On Wed, Feb 8, 2012 at 9:17 PM, Rob Lanphier robla@wikimedia.org wrote:
We're migrating to Git very soon after this release. It would really suck to have a huge pile of unreviewed commits going into trunk. So, I'm going to suggest a Git migration strategy that will avoid having a monsterous backlog. Instead of cutting over trunk at the very latest revision, we cut over at the latest revision that is fully reviewed and ok. Everything before the 1.19 branch point would be grandfathered in, but everything after would need to be reviewed and ok. So, for example, if r111000 is the branch point, and r111000-r111020 are reviewed, but r111021 is a huge omnibus change that sits unreviewed or fixme'd, then r111020 would be the branch point, even if r111022-r120000 are fully reviewed. That's hopefully an extreme example, but the goal is to make sure that trunk is always fully reviewed.
That sounds good to me, in general terms. I hope that in practice we can be a bit flexible so that if we could move the cutover revision up by dozens of revisions by spending a few hours reviewing, fixing or reverting a couple of things, we do it (for instance, if r111021 is not a nightmare but just controversial and not too hard to revert).
What would happen to everything after the branch point is tbd. I haven't talked to Chad about this, but I think it's conceivable that we can import the remainder of commits into a branch that we can cherrypick.

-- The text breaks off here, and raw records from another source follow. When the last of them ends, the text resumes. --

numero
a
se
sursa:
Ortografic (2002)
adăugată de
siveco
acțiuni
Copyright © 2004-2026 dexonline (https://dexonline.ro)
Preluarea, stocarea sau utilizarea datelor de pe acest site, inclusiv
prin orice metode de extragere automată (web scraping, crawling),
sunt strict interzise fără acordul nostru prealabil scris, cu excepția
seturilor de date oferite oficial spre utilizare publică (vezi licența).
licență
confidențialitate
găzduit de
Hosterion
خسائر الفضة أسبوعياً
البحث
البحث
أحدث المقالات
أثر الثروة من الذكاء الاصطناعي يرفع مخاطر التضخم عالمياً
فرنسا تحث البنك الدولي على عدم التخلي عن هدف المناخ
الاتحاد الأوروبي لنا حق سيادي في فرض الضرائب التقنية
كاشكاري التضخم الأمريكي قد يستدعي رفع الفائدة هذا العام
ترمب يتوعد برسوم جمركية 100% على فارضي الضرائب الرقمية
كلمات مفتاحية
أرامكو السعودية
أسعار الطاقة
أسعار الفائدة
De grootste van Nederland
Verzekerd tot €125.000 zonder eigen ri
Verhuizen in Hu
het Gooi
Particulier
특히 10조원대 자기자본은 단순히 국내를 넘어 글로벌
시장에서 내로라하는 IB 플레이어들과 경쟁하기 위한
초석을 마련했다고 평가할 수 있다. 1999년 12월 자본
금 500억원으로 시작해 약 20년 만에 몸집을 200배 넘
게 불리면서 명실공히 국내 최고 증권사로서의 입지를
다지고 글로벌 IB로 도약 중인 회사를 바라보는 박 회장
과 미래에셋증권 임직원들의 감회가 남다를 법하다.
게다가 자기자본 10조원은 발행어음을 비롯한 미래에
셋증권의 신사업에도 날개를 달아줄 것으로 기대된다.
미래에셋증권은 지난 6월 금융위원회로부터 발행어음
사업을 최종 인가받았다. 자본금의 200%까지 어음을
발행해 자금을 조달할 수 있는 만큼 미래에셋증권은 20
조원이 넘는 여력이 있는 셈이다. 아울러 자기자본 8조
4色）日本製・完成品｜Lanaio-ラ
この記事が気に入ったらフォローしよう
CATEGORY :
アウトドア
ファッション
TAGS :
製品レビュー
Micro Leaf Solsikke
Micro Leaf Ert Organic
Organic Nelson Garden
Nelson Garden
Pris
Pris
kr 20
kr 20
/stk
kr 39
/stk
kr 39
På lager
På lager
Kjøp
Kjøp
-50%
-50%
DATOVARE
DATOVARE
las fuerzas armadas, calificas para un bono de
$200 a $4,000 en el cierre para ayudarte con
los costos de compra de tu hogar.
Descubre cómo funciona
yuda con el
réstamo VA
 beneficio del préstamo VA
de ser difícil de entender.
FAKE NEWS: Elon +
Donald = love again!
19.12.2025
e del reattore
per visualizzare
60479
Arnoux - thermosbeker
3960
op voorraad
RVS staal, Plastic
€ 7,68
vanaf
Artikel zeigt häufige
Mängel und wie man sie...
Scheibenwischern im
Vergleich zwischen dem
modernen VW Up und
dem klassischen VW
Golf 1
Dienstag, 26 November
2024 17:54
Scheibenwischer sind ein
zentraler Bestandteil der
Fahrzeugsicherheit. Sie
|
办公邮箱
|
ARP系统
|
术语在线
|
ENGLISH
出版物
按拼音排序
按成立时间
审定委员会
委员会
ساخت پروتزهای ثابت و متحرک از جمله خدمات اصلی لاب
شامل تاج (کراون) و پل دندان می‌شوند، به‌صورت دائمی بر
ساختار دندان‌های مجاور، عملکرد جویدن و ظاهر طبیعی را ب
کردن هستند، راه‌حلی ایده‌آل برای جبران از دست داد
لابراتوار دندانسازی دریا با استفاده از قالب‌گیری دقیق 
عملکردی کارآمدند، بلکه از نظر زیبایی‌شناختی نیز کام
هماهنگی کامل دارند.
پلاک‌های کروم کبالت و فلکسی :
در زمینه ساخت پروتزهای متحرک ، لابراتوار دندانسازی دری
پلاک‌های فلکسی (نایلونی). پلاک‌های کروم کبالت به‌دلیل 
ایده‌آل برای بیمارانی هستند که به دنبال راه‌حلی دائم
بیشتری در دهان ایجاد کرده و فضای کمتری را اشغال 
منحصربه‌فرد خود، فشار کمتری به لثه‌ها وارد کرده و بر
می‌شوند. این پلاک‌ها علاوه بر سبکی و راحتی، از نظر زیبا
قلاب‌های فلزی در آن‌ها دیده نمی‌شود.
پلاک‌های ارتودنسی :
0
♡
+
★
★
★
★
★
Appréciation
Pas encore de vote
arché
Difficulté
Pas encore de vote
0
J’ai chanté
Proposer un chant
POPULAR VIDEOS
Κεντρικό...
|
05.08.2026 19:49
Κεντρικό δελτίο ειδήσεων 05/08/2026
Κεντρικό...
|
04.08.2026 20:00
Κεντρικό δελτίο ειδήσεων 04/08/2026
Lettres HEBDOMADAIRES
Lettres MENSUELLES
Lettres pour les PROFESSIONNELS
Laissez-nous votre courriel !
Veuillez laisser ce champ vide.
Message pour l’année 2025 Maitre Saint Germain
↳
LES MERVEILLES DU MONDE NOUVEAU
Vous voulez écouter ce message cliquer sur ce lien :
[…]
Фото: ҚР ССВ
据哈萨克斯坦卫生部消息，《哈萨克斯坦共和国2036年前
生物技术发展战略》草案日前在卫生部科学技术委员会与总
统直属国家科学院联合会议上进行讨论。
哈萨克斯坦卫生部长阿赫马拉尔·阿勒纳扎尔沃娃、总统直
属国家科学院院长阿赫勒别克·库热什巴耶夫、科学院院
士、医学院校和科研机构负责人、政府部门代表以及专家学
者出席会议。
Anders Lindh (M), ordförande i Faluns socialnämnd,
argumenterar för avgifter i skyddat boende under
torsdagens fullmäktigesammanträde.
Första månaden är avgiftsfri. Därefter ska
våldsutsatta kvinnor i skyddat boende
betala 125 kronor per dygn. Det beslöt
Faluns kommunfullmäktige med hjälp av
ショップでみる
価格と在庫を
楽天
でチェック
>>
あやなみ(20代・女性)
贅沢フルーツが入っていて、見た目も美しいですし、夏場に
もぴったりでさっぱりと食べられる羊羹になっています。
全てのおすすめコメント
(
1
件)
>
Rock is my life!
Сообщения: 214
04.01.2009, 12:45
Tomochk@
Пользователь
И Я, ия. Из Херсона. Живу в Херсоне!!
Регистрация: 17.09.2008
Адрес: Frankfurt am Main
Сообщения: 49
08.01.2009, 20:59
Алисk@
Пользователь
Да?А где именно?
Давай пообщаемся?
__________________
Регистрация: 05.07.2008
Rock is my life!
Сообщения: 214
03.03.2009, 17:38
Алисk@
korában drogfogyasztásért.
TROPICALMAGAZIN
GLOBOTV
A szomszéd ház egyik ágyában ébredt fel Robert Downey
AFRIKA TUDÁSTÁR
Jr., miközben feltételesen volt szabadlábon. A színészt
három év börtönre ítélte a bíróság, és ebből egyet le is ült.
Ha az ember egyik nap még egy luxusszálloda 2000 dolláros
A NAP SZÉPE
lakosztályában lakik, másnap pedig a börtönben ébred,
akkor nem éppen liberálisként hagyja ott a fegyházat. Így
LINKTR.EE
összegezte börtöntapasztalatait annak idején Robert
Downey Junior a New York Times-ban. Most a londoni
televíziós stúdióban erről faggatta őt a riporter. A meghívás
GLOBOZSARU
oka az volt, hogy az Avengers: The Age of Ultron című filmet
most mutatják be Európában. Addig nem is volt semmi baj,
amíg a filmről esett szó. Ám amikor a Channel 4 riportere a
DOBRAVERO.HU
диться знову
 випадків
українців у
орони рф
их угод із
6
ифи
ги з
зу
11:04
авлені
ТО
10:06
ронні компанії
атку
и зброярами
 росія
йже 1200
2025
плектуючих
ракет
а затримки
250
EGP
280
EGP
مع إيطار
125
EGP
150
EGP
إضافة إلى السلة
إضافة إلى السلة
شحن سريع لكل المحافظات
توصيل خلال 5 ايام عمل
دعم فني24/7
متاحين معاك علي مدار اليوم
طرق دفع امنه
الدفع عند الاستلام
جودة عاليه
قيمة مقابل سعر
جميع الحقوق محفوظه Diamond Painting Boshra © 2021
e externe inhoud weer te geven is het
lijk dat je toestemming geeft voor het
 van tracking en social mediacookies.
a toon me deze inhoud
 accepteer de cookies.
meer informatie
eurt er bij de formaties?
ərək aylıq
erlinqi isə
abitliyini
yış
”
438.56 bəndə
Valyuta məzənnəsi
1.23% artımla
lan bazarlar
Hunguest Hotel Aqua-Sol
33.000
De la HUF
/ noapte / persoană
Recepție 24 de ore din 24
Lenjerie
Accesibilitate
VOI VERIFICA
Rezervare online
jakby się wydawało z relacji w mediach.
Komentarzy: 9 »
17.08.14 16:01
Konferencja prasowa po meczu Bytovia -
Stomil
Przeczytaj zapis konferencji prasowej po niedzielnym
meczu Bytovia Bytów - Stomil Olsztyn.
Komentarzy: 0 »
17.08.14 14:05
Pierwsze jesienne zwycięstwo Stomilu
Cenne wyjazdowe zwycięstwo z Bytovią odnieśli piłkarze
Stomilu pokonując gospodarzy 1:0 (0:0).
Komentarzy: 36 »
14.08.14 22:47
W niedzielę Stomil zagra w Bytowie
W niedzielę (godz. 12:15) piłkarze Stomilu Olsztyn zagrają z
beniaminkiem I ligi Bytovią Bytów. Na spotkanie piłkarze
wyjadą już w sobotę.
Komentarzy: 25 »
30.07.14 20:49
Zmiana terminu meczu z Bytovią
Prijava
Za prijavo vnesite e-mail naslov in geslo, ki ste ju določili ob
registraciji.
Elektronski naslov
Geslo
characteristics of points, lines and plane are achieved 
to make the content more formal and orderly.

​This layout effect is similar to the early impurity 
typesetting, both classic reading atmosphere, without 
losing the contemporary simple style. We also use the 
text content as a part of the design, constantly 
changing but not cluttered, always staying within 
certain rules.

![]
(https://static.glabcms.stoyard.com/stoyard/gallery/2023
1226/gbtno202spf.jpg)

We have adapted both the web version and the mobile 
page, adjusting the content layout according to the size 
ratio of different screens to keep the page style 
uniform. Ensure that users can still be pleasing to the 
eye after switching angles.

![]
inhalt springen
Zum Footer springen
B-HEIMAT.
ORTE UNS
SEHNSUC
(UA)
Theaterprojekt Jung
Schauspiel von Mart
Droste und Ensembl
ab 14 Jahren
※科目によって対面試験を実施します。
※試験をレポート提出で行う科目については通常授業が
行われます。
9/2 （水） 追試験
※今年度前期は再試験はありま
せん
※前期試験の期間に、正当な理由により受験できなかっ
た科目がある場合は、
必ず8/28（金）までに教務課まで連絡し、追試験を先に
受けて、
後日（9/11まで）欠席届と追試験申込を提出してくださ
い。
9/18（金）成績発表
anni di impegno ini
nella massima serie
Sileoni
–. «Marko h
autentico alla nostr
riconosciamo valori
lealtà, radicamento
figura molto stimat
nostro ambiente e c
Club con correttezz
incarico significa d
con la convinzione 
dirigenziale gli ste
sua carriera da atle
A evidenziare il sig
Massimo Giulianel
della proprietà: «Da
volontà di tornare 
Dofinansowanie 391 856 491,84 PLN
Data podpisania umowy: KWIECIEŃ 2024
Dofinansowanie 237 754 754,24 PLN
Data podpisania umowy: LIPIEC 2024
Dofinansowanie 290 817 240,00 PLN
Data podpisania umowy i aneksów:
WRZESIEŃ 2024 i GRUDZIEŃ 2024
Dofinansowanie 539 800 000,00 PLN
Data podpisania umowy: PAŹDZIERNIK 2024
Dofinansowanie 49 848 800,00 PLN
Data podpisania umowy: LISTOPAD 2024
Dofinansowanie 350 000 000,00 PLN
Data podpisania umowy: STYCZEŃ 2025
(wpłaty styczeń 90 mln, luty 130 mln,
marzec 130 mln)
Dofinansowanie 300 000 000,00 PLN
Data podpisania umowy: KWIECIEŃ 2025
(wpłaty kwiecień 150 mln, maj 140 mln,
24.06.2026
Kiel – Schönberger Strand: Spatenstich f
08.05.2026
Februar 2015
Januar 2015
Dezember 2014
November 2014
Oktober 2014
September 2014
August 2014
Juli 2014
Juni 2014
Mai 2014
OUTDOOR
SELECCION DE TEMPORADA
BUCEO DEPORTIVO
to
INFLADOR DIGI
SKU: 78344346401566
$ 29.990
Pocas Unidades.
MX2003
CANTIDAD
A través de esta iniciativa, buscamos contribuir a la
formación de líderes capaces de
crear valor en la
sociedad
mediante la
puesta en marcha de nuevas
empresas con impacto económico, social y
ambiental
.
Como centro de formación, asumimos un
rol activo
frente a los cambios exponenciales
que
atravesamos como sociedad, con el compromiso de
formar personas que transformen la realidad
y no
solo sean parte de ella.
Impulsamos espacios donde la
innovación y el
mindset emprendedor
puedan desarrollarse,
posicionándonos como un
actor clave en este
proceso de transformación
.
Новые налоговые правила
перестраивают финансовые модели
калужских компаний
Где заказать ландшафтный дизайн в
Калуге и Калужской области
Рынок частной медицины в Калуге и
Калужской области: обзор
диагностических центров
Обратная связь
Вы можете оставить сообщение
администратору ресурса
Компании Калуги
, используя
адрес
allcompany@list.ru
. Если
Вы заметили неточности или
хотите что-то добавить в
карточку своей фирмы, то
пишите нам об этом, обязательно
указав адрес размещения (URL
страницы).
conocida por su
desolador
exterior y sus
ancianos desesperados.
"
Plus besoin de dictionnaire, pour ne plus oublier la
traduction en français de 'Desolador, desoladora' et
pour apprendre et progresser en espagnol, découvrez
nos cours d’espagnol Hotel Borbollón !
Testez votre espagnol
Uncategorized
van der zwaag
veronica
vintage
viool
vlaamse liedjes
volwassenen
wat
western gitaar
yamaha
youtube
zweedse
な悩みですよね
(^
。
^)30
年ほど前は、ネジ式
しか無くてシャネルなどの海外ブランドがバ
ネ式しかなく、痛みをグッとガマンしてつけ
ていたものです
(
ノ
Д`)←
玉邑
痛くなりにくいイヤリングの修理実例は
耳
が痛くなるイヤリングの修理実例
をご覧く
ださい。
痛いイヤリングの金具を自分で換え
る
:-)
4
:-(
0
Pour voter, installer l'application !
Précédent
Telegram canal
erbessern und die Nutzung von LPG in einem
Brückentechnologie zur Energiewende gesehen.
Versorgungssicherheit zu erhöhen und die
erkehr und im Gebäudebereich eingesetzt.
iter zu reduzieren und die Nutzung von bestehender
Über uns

That could be done, but will be hard if reviewed commits depend on unreviewed ones. We could also just submit all post-cutoff commits into Gerrit individually but still depending on each other. We can then rubber-stamp the ones that were approved in CR before, and Gerrit won't actually merge such a revision unless and until the previous revision is approved. Submitting a long chain of dependent commits like that should work quite nicely, *provided that none of them are amended*: if you amend one commit, you have to rebase all of its successors. That means that normal Gerrit review procedures wouldn't apply to these commits and changes made to satisfy reviews would have to be separate commits. We also couldn't rebase independent, approved commits against master to get them merged more quickly, because that would have the same effect.
Possibly, we could cherry-pick everything that can be cherry-picked, and submit the other commits into Gerrit after rebasing them. That might be more or less work than submitting everything into Gerrit, depending on specifics.